■ WORK TASK:
The answer must consist solely of the lines from the one with "К сожалению, поступить на данную программу" through the last line of the data, copied exactly, with no pictures.

■ MATERIAL PROVIDED:
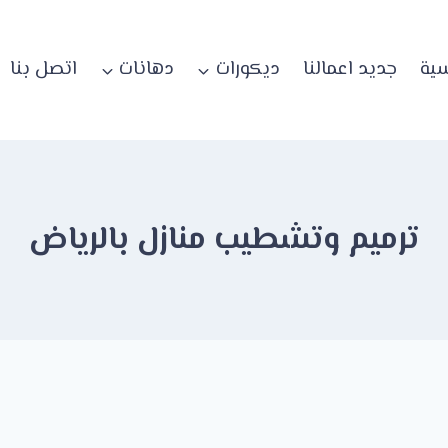
سية
جديد اعمالنا
ديكورات
دهانات
اتصل بنا
ترميم وتشطيب منازل بالرياض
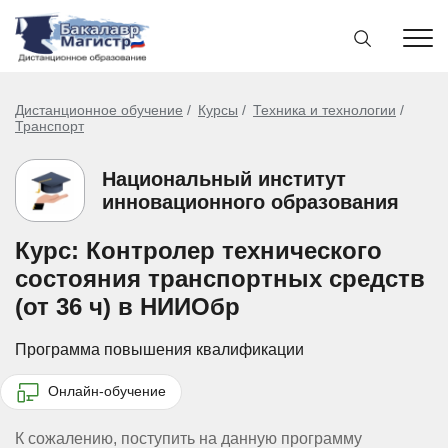
Дистанционное обучение
Курсы
Техника и технологии
Транспорт
Национальный институт
инновационного образования
Курс: Контролер технического
состояния транспортных средств
(от 36 ч) в НИИОбр
Программа повышения квалификации
Онлайн-обучение
К сожалению, поступить на данную программу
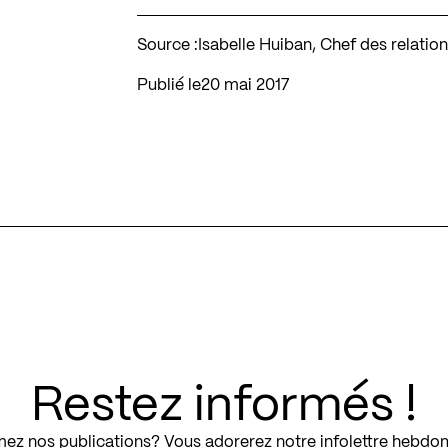
Source :
Isabelle Huiban, Chef des relatio
Publié le
20 mai 2017
Restez informés !
ez nos publications? Vous adorerez notre infolettre hebdo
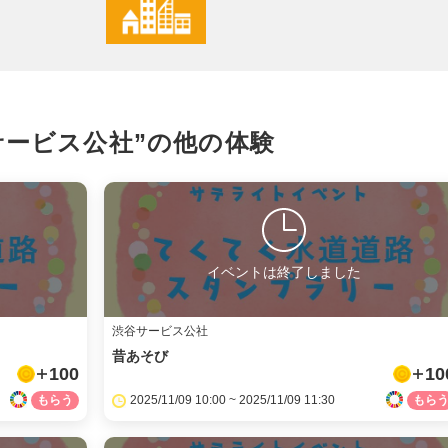
X
LINE
サービス公社”の
他の体験
メール
URLをコピー
イベントは終了しました
渋谷サービス公社
昔あそび
100
10
2025/11/09 10:00 ~ 2025/11/09 11:30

■ SOLUTION FOR THIS TASK:
К сожалению, поступить на данную программу
Source :
Isabelle Huiban, Chef des relatio
Publié le
20 mai 2017
Restez informés !
ez nos publications? Vous adorerez notre infolettre hebdo
X
LINE
サービス公社”の
他の体験
メール
URLをコピー
イベントは終了しました
渋谷サービス公社
昔あそび
100
10
2025/11/09 10:00 ~ 2025/11/09 11:30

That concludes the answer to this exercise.